La majorité des Tatars de Crimée s’opposent aux nouvelles autorités. Selon des ONG de droits de l’Homme, ils sont constamment accablés par les services de sécurité russes. Une vingtaine de jeunes hommes ont d’ailleurs disparu depuis l’annexion.
Euronews a rencontré un membre de la Mejlis, le Conseil Tatar.

Ali Özembash, Conseil Tatar :
“L’une des principales caractéristiques de la pensée du peuple russe, une pensée constante, est qu’il faut s’accrocher, il suffit de tenir un peu et tout se réalisera, parce que jusqu‘à présent il n’y a pas un seul projet qui n’ait été complété, comme la construction d’une école, ils ne l’ont pas terminée. Ils construisent des infrastructures militaires, et maintenant, ils construisent des routes. Mais dire que la Russie se soucie de la population de Crimée ne serait pas juste, ce serait un mensonge pour ainsi dire. “

Les organisations et compagnies occidentales ont quitté le territoire criméen à cause de l’imbroglio légal provoqué par l’annexion.
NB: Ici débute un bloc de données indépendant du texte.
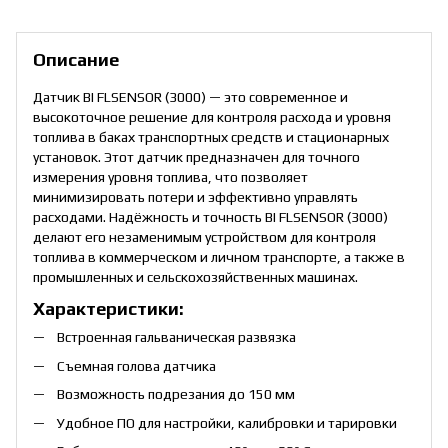
Описание
Датчик BI FLSENSOR (3000) — это современное и
высокоточное решение для контроля расхода и уровня
топлива в баках транспортных средств и стационарных
установок. Этот датчик предназначен для точного
измерения уровня топлива, что позволяет
минимизировать потери и эффективно управлять
расходами. Надёжность и точность BI FLSENSOR (3000)
делают его незаменимым устройством для контроля
топлива в коммерческом и личном транспорте, а также в
промышленных и сельскохозяйственных машинах.
Характеристики:
Встроенная гальваническая развязка
Съемная голова датчика
Возможность подрезания до 150 мм
Удобное ПО для настройки, калибровки и тарировки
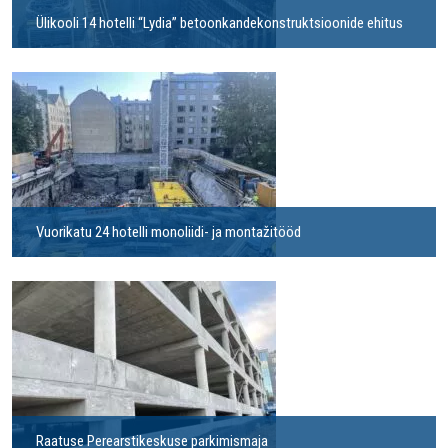
Ülikooli 14 hotelli “Lydia” betoonkandekonstruktsioonide ehitus
Vuorikatu 24 hotelli monoliidi- ja montažitööd
Raatuse Perearstikeskuse parkimismaja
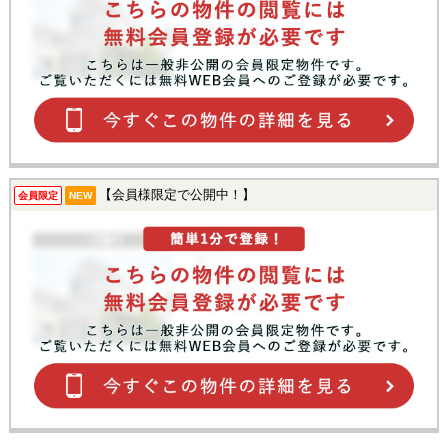
【会員様限定で公開中！】
会員限定
NEW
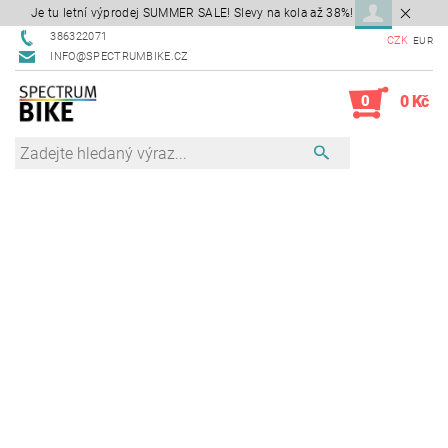
Je tu letní výprodej SUMMER SALE! Slevy na kola až 38%!
386322071
CZK
EUR
INFO@SPECTRUMBIKE.CZ
0
0 Kč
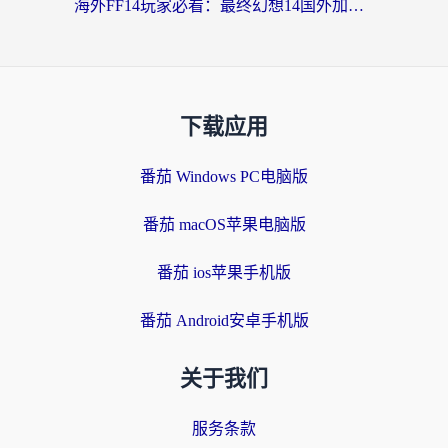
海外FF14玩家必看：最终幻想14国外加速器下载安装全攻略+卡顿解决秘籍
下载应用
番茄 Windows PC电脑版
番茄 macOS苹果电脑版
番茄 ios苹果手机版
番茄 Android安卓手机版
关于我们
服务条款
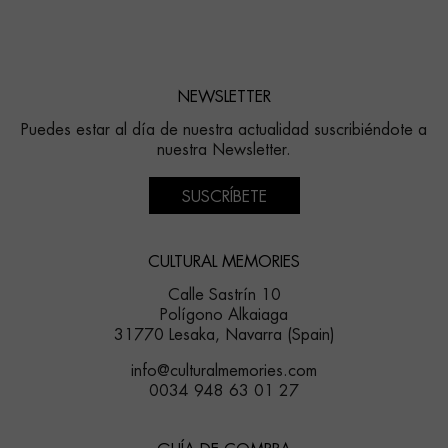
NEWSLETTER
Puedes estar al día de nuestra actualidad suscribiéndote a
nuestra Newsletter.
SUSCRÍBETE
CULTURAL MEMORIES
Calle Sastrín 10
Polígono Alkaiaga
31770 Lesaka, Navarra (Spain)
info@culturalmemories.com
0034 948 63 01 27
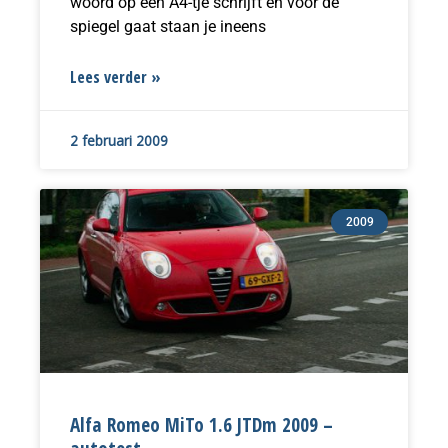
woord op een A4-tje schrijft en voor de
spiegel gaat staan je ineens
Lees verder »
2 februari 2009
2009
Alfa Romeo MiTo 1.6 JTDm 2009 –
Beaucoup d’employés ont alors perdu leurs emplois.

Yevghenya, interprète au chômage :
“Je travaillais depuis 10 ans pour une plateforme internationale d’assistance technique. Mais ils ont dû fermer après le référendum, parce que selon la législation russe, pour autant que je comprenne, ce genre de plateformes sont interdites sur le territoire. J’ai donc perdu mon emploi. “
“Que faites vous maintenant ? “
“Je suis votre fixeur ! (rires)”

Yevghenya travaille de temps en temps comme interprète et comme fixeur, c’est-à-dire qu’elle facilite le travail des journalistes qui couvrent la Crimée. Les entreprises étrangères ont quitté la Crimée en raison des restrictions imposées par la Russie et les obstacles financiers créés par les sanctions internationales. La péninsule et plus spécialement le peuple de Crimée est plus en plus isolé.